The Malaria Vaccine Pilot Begins

ISGlobal collaborated directly in the clinical development of RTS,S, the world’s first vaccine against malaria

24.04.2019
Photo: Andalu Vila San Juan

The World Health Organization (WHO) has announced that the world’s first vaccine against malaria -and the first vaccine ever against a parasite-, called RTS,S, is being implemented on a large scale in Malawi, while Ghana and Kenya will introduce the vaccine in the coming weeks. The objective of this pilot program is to understand if the effectiveness observed in clinical trials can be extrapolated to real conditions of implementation.

The vaccine confers partial protection to small children and needs four doses to sustain sufficient immunity. Thus, following the positive evaluation of the European Medicines Agency, WHO experts recommended that, before its widespread implementation, the vaccine should be evaluated in three countries of sub-Saharan Africa: Ghana, Kenya and Malawi.

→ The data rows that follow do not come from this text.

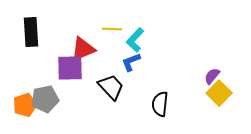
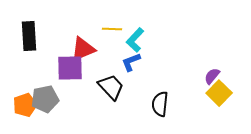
black rectangle: moved 2 px left, 4 px down
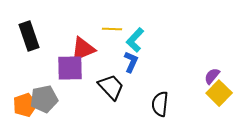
black rectangle: rotated 16 degrees counterclockwise
blue L-shape: rotated 135 degrees clockwise
gray pentagon: moved 1 px left
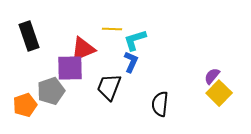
cyan L-shape: rotated 30 degrees clockwise
black trapezoid: moved 2 px left; rotated 116 degrees counterclockwise
gray pentagon: moved 7 px right, 8 px up; rotated 8 degrees counterclockwise
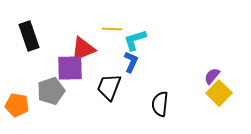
orange pentagon: moved 8 px left; rotated 30 degrees clockwise
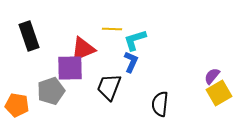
yellow square: rotated 15 degrees clockwise
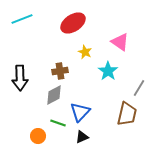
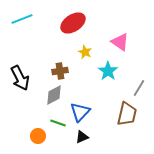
black arrow: rotated 25 degrees counterclockwise
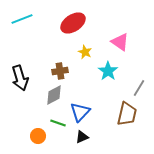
black arrow: rotated 10 degrees clockwise
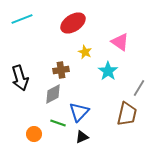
brown cross: moved 1 px right, 1 px up
gray diamond: moved 1 px left, 1 px up
blue triangle: moved 1 px left
orange circle: moved 4 px left, 2 px up
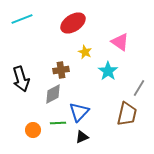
black arrow: moved 1 px right, 1 px down
green line: rotated 21 degrees counterclockwise
orange circle: moved 1 px left, 4 px up
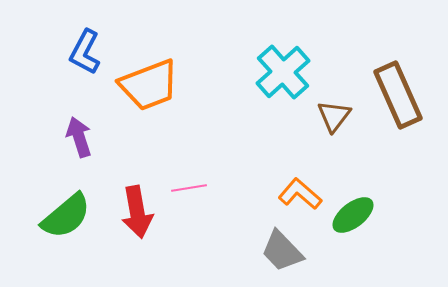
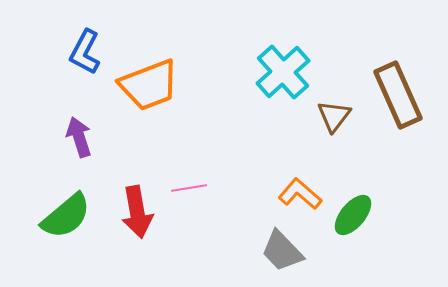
green ellipse: rotated 12 degrees counterclockwise
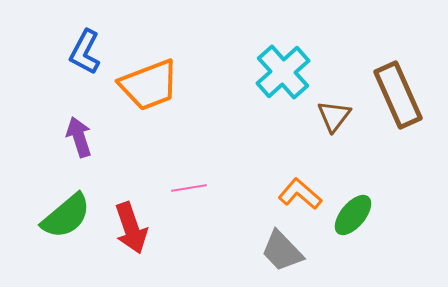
red arrow: moved 6 px left, 16 px down; rotated 9 degrees counterclockwise
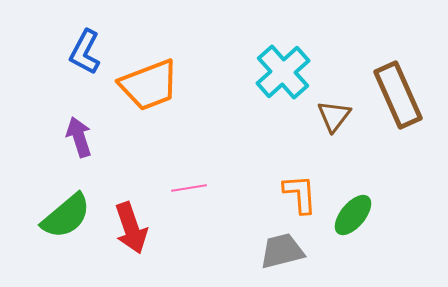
orange L-shape: rotated 45 degrees clockwise
gray trapezoid: rotated 120 degrees clockwise
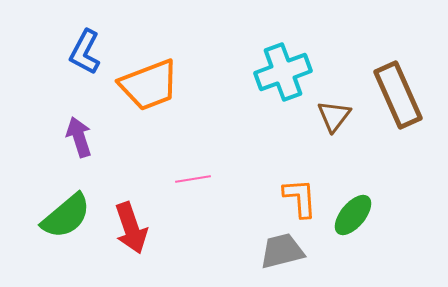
cyan cross: rotated 22 degrees clockwise
pink line: moved 4 px right, 9 px up
orange L-shape: moved 4 px down
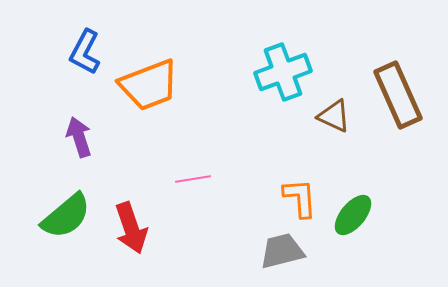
brown triangle: rotated 42 degrees counterclockwise
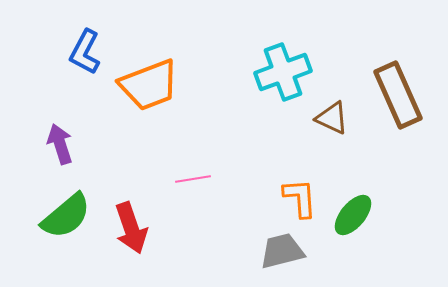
brown triangle: moved 2 px left, 2 px down
purple arrow: moved 19 px left, 7 px down
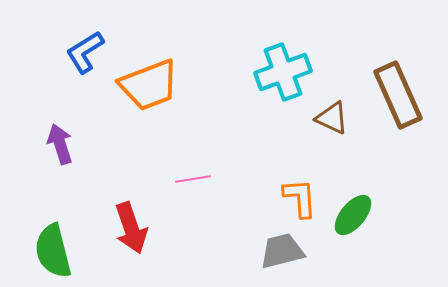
blue L-shape: rotated 30 degrees clockwise
green semicircle: moved 13 px left, 35 px down; rotated 116 degrees clockwise
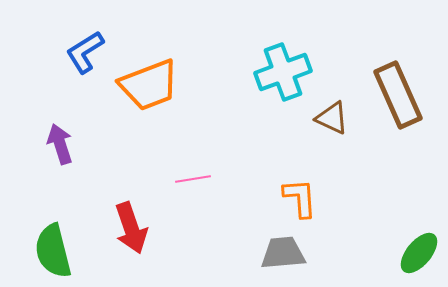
green ellipse: moved 66 px right, 38 px down
gray trapezoid: moved 1 px right, 2 px down; rotated 9 degrees clockwise
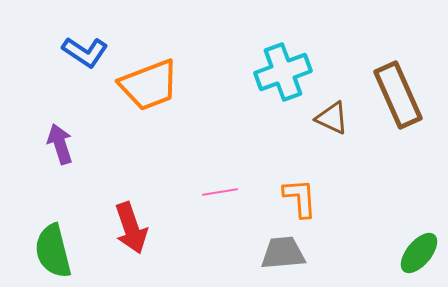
blue L-shape: rotated 114 degrees counterclockwise
pink line: moved 27 px right, 13 px down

The pilot program launched yesterday will immunize 360,000 children between 5 and 24 months each year in selected areas of the three countries through routine vaccination programs. The objective is to evaluate the impact of the vaccine once it is integrated into existing health systems, as well as its impact on overall infant mortality and its safety in the context of routine use. Funding for this program, coordinated by the WHO and with the collaboration of the Ministries of Health of the countries involved, comes from three key organizations in Global Health: Gavi, the Alliance of Vaccines; the Global Fund to Fight AIDS, Tuberculosis and Malaria; and Unitaid. Additionally, the NGO PATH will provide in-kind support, and the pharmaceutical company GSK will donate 10 million vaccine doses.

ISGlobal and CISM, with the support of the Hospital Clinic of Barcelona, the University of Barcelona, the Spanish International Cooperation Agency (AECID) and the Mozambican Ministry of Health, among other institutions, provided early proof-of-concept studies on the safety and partial efficacy of the vaccine, which led to the phase 3 clinical trial, the first of its type in Africa. Currently, ISGlobal is coordinating studies on the immune response to the RTS,S vaccine that will provide a better understanding of its protective mechanisms and will allow the improvement of this and other vaccines.

In the long run, experts recommend that the vaccine should also be investigated in the context of malaria elimination. This is a goal in which ISGlobal is fully engaged in Southern Mozambique, in collaboration with CISM and with support from "la Caixa contra la Malaria" program.